Erst nach einer Weile erkannte Petzold das flache, regelmäßige Heben und Senken
der Brust. Aus den verschiedensten Körperstellen wanden sich Schläuche in die
Geräte neben dem Bett.
    Voller Unbehagen fühlte Petzold jene Stellen an ihrem Oberkörper,
ihren Unterarmen und Beinen, wo auch bei ihr schon einmal Flüssigkeiten
abgeronnen und zugeführt worden waren. Manchmal glaubte sie, es vergessen zu
können. Doch die Erinnerung kam immer wieder.
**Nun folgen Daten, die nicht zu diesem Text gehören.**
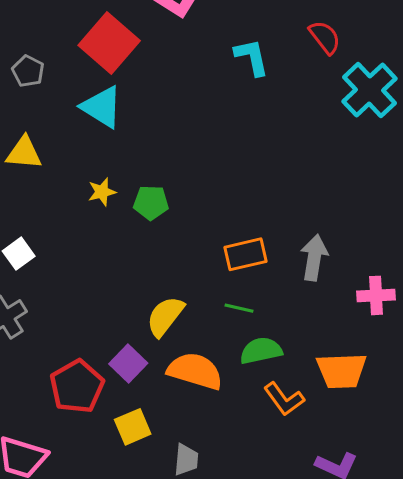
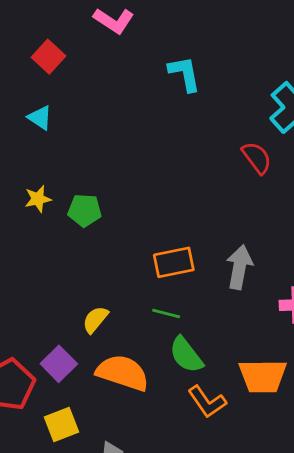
red semicircle: (325, 37) -> (257, 158), moved
red square: (109, 43) -> (49, 57), size x0.6
cyan triangle: (102, 107) -> (40, 118), size x0.6
yellow semicircle: (165, 316) -> (95, 320), size x0.7
green semicircle: (261, 351) -> (186, 355), turned -117

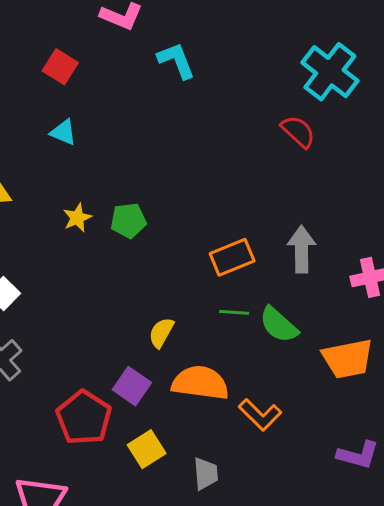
cyan L-shape: (185, 74) -> (176, 61), moved
green semicircle: (186, 355) -> (279, 325), moved
orange L-shape: (207, 402) -> (260, 415), moved

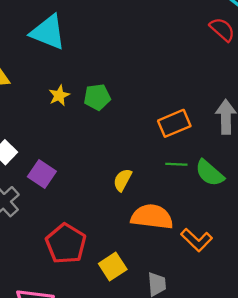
cyan triangle: (63, 132) -> (48, 32), size x1.8
purple square: (132, 386) -> (42, 174), moved

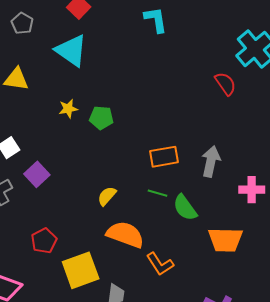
red pentagon: (66, 244) -> (44, 241), size x0.7
yellow square: (113, 267) -> (81, 270), size x1.5

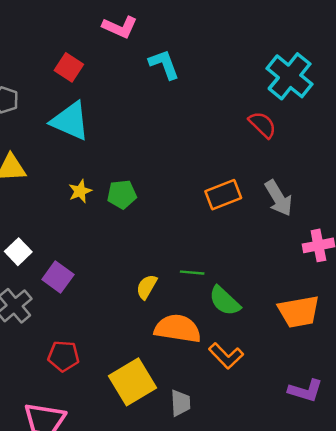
orange rectangle: (164, 157) -> (223, 195), moved
gray arrow: (211, 161) -> (279, 198), moved, turned 148
green line: (158, 193) -> (192, 273), moved
green semicircle: (185, 208) -> (225, 301), moved
red pentagon: (44, 241) -> (63, 356), moved, turned -30

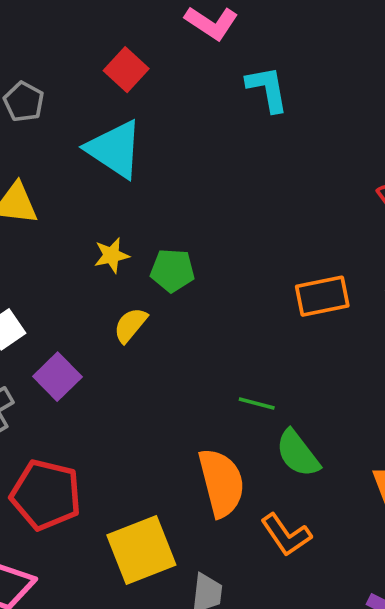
yellow semicircle: (147, 287) -> (130, 325), moved
orange semicircle: (178, 329) -> (221, 483), turned 57
red pentagon: (63, 356) -> (46, 495), size x1.5

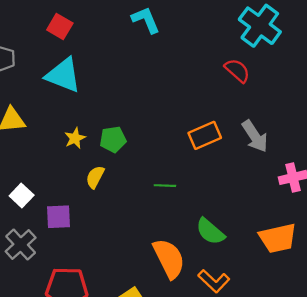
purple square: (57, 377) -> (59, 217), turned -36
green line: (257, 404) -> (165, 186), moved

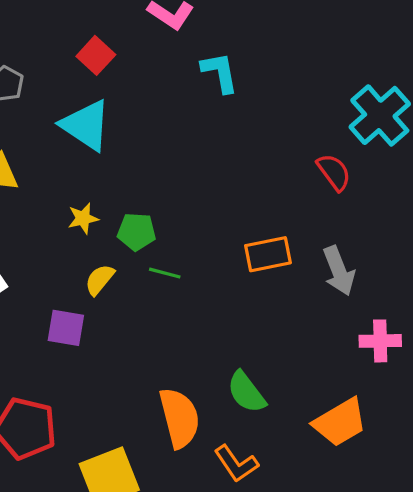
green line: (165, 186) -> (165, 273), moved
purple square: (59, 217) -> (66, 328), moved
orange trapezoid: (278, 238) -> (340, 422), turned -30

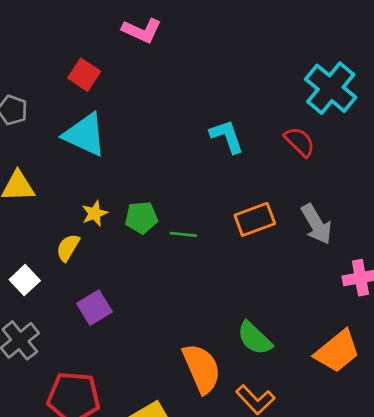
cyan L-shape: (220, 72) -> (227, 136), moved
green line: (165, 273) -> (183, 234), moved
yellow semicircle: (100, 280) -> (68, 248), moved
purple square: (66, 328) -> (94, 308), turned -32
Selten war sie auf einen so
eindeutigen Auslöser zurückzuführen wie in diesem Moment. Manchmal genügte ein
Geruch, ein Laut, ein Lichteffekt. Sie ärgerte sich, dass ihr angesichts des
Verletzten ihre eigene Geschichte einfiel. War sie deshalb eine Egoistin? Oder
war das ein Reflex? Sie zwang sich, an etwas anderes zu denken.
    Wer hat dir das angetan, unbekannter Mann?
    Die kalte Atmosphäre des weiß getünchten Raums, die Glasflächen und
Metallgeräte, regungslos darin verloren ein Mensch. Festgefroren in der Zeit.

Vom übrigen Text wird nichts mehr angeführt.